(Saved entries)
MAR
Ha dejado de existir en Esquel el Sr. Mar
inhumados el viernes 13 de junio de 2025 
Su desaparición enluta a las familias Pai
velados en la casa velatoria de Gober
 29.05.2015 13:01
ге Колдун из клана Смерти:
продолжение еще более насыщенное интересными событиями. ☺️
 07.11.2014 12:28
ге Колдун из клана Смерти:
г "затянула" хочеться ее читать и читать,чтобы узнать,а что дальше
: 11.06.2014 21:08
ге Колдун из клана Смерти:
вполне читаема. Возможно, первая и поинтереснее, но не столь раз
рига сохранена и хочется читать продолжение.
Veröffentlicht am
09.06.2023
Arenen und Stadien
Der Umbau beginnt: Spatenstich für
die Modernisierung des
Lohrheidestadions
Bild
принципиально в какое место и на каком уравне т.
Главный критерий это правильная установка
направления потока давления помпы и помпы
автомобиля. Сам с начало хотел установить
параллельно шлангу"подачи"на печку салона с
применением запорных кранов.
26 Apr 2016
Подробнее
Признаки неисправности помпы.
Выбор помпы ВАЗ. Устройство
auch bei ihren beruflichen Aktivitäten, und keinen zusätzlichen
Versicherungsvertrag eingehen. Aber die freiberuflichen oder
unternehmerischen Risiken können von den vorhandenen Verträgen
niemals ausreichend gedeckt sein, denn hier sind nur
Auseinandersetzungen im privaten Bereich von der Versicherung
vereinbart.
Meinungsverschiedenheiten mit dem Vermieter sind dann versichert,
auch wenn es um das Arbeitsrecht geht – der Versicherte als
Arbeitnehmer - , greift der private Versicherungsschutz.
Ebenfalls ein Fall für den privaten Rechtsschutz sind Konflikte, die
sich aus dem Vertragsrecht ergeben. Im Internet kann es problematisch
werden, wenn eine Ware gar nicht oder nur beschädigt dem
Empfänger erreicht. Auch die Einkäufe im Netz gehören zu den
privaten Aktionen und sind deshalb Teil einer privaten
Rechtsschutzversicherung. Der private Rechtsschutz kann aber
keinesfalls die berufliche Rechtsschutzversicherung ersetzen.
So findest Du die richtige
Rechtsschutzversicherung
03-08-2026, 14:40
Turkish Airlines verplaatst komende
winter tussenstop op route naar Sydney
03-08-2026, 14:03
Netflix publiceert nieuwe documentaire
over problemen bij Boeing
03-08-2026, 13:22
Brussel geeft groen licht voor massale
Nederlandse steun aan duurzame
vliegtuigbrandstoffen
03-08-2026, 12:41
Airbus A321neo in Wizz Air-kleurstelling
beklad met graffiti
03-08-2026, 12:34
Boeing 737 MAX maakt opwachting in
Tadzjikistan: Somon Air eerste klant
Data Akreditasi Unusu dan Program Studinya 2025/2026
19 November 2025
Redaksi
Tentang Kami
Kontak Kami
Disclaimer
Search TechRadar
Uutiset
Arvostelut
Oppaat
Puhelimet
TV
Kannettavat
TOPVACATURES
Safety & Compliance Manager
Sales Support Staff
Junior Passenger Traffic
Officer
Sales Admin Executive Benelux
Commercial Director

== THE PROBLEM ==
Pick out and copy the lines of the entries that hold the string "помпы".

== WRITTEN SOLUTION ==
направления потока давления помпы и помпы
Признаки неисправности помпы.
Выбор помпы ВАЗ. Устройство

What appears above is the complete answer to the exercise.